CVE-2025-64116 identifies an open redirect vulnerability (CWE-601) in the Movary web application, a platform used for tracking and rating movie watch history. Versions prior to 0.69.0 contain a flaw in the login page where the redirect parameter is accepted without validation. This allows attackers to craft URLs that redirect authenticated users to arbitrary external sites after login. Such open redirects can be exploited in phishing campaigns to trick users into visiting malicious websites that may harvest credentials or deliver malware. The vulnerability does not require any privileges or authentication to exploit but does require user interaction, such as clicking a malicious link. The CVSS 4.0 vector (AV:N/AC:L/AT:N/UI:A/VC:N/VI:N/VA:N/SC:L/SI:L/SA:N) reflects network attack vector, low attack complexity, no privileges or authentication required, user interaction needed, and limited scope and impact confined to user trust and potential redirection. No known exploits are currently in the wild, and the issue was publicly disclosed on October 30, 2025. The vulnerability is resolved in Movary version 0.69.0 by implementing proper validation of the redirect parameter to prevent redirection to untrusted external sites.

For European organizations using Movary versions prior to 0.69.0, this vulnerability primarily threatens user trust and security by enabling phishing and social engineering attacks.

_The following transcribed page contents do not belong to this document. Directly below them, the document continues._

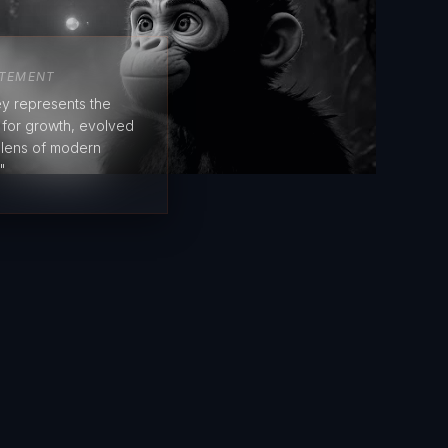
ATEMENT
y represents the
e for growth, evolved
 lens of modern
"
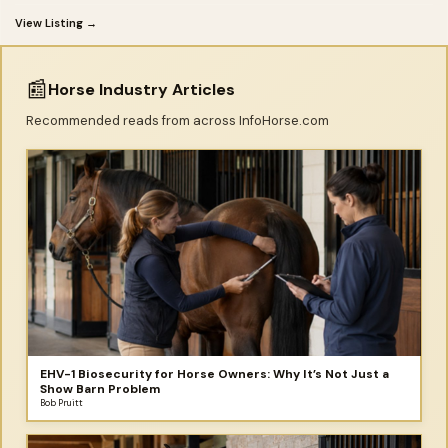
View Listing →
📰
Horse Industry Articles
Recommended reads from across InfoHorse.com
EHV-1 Biosecurity for Horse Owners: Why It’s Not Just a
Show Barn Problem
Bob Pruitt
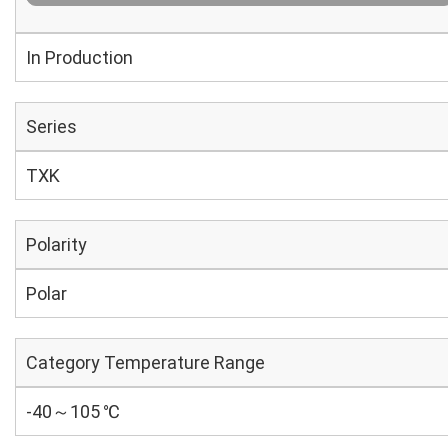
In Production
Series
TXK
Polarity
Polar
Category Temperature Range
-40～105 ℃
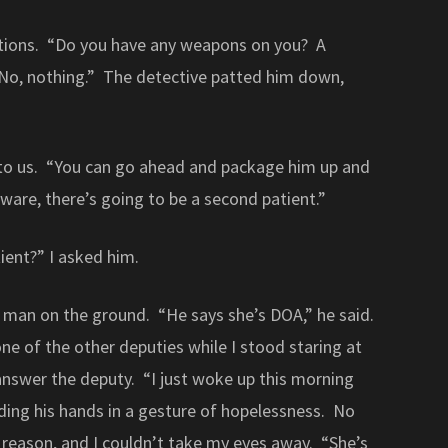
tions. “Do you have any weapons on you? A
No, nothing.” The detective patted him down,
 to us. “You can go ahead and package him up and
aware, there’s going to be a second patient.”
ient?” I asked him.
 man on the ground. “He says she’s DOA,” he said.
ne of the other deputies while I stood staring at
nswer the deputy. “I just woke up this morning
ding his hands in a gesture of hopelessness. No
 reason, and I couldn’t take my eyes away. “She’s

Attackers can redirect users to malicious websites that may attempt credential theft, malware installation, or other fraudulent activities. While the vulnerability does not directly compromise the confidentiality, integrity, or availability of the Movary application or backend systems, successful exploitation could lead to indirect impacts such as account compromise or reputational damage. Organizations with a user base that relies on Movary for media tracking may face increased risk of targeted phishing campaigns leveraging this open redirect flaw. The impact is more pronounced in sectors with high user interaction and where Movary is integrated into broader user authentication workflows or single sign-on environments.

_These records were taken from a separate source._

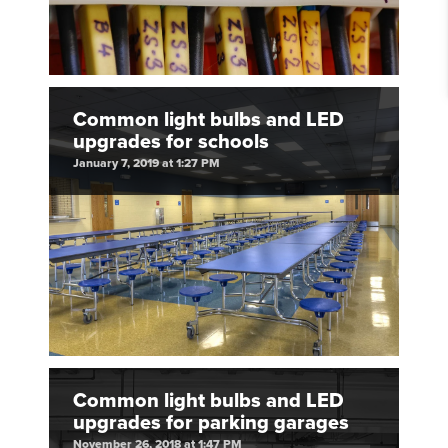
Common light bulbs and LED
upgrades for schools
January 7, 2019 at 1:27 PM
Common light bulbs and LED
upgrades for parking garages
November 26, 2018 at 1:47 PM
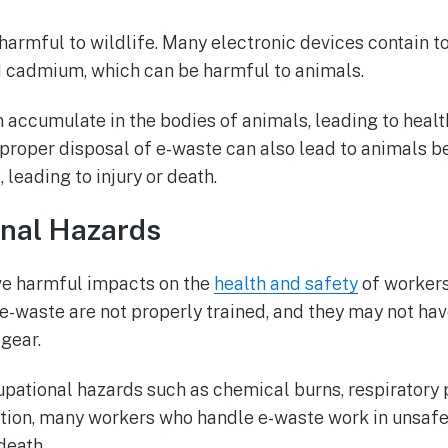
harmful to wildlife. Many electronic devices contain t
d cadmium, which can be harmful to animals.
 accumulate in the bodies of animals, leading to heal
improper disposal of e-waste can also lead to animals
 leading to injury or death.
onal Hazards
ve harmful impacts on the
health and safety
of workers
-waste are not properly trained, and they may not hav
 gear.
upational hazards such as chemical burns, respiratory
dition, many workers who handle e-waste work in unsafe
death.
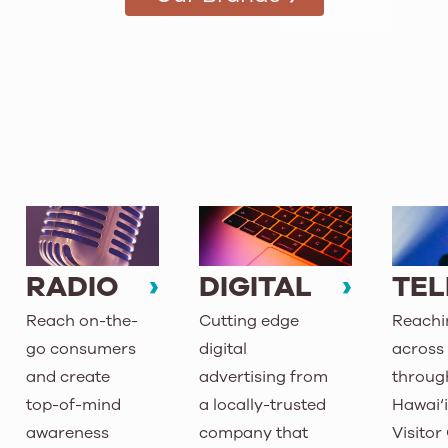
RADIO
DIGITAL
TEL
Reach on-the-
Cutting edge
Reachin
go consumers
digital
across 
and create
advertising from
throug
top-of-mind
a locally-trusted
Hawai‘
awareness
company that
Visitor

European organizations should immediately upgrade Movary to version 0.69.0 or later, where the vulnerability is fixed. Until upgrading, administrators should consider disabling or restricting access to the login page redirect functionality if feasible. Implementing web application firewall (WAF) rules to detect and block suspicious redirect parameters can provide temporary protection. User education campaigns should warn about phishing attempts involving unexpected redirects from Movary URLs. Additionally, organizations should monitor logs for unusual redirect parameter usage and suspicious login redirection patterns. Integrating multi-factor authentication (MFA) can reduce the risk of account compromise even if users are redirected to malicious sites. Finally, security teams should review and update incident response plans to address potential phishing campaigns exploiting this vulnerability.